During the pandemic, many businesses could not continue to operate in the same old ways, because their security programs were not able to adapt quickly enough. When remote workers left behind the protection of corporate firewalls to work at home, many companies overwhelmed their virtual private networks by having all employees connect back to the corporate network, backhauling tremendous amounts of traffic in the process.
Companies failed to anticipate the impact posed by a global pandemic, which left cybersecurity to be sacrificed in the interest of business continuity and availability. This demonstrates that instead of focusing on cybersecurity as the ultimate goal, organizations should focus on cyber resilience. You can have cybersecurity without cyber resilience, but you cannot expect to be cyber resilient without the foundations brought by cybersecurity.
Now that we seem to be at the beginning of the end of the pandemic, it is time to review what we have learned from the experience. Cybersecurity is about identifying the important cyber assets, protecting your systems and data, detecting attacks, and recovering to a known good state. Cyber resilience is more strategic and focuses on the capacity to endure.
Companies need to create plans to anticipate problems, design their systems to withstand disruption and attack, have strategies for recovery, and constantly review their approach to improve their strategy.
Here are the four stages companies need to take on the journey to cyber resilience.
1. Anticipate your risks
While a global pandemic is a black swan event that, by definition, cannot be anticipated, pressures from employees to move to more remote work and occasional disruptions to business could both be anticipated.
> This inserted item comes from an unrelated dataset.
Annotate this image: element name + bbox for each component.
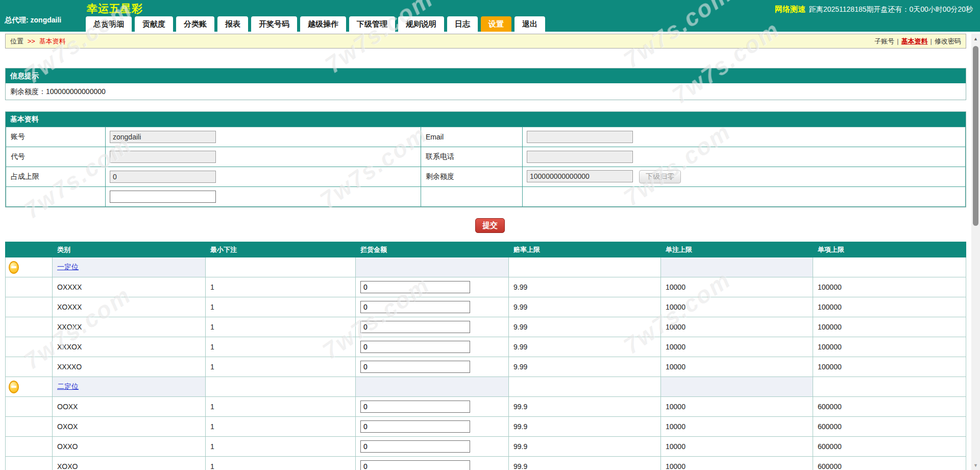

These are not necessarily cybersecurity issues but are risks that businesses need to anticipate.
“The moment to help is before it happens” is a great saying that encompasses the importance of anticipation. One way to do this is through threat modeling, which has become a popular way to delineate and anticipate risks. When conducting threat modeling as part of your approach to cyber resilience, remember to broaden the definition of “threats” to all business risks.
2. Withstand attacks and disruption
While cybersecurity focuses on preventing and enduring threats to systems, data, and networks, cyber resilience focuses on making sure the business can withstand any disruption. CISOs no longer have to worry just about whether the company is secure against attacks, but also about whether it is able to continue operating in the event of disruption.
Turning models of a wide variety of threats into resilient systems and procedures requires a fast cycle of assessment and feedback as well as constant testing and evaluation. Companies should automate as much of these tests as possible—not just against applications and systems, but against procedures and processes as well.
3. Respond and recover from disruption
Cybersecurity response tends to be very tactical. Attack traffic needs to be blocked, malware removed, and users’ systems reinstalled. Yet the plethora of threats that could disrupt business means that the response to such risks needs to be broader. Cloud-service outages, denial-of-service attacks, ransomware incidents, sustained power outages from climate change, and other crises need to be managed and recovered from quickly.
The creation of playbooks is not enough. A team of business decision makers needs to be ready to convene and have redundant channels to ensure that they can communicate. In addition, every member of the team needs to have a backup to ensure resilience in a time of crisis.
4. Continually evolve
Creating a cyber-resilient business is not a single effort and is not ever completed. A leadership team should regularly review progress and potential new threats and refine the company’s approach to risk management. Reviewing the potential adversaries—and the evolution of those adversaries—can help the company see how its countermeasures might need to evolve.
An active threat intelligence can help the company gather data on potential adversaries and prepare for any attacks. Revising threat models can help determine what other types of incidents could cause widespread damage to the business.
I’m not dismissing cybersecurity as a viable approach, but it is tactical, covering the day-to-day management of systems, data, and security. There needs to be an overarching discipline governing the entire process of determining the most critical threats to your business and preparing the company for those risks to minimize disruption.
That is cyber resilience in a nutshell. It’s not a product or a service. It is a mission.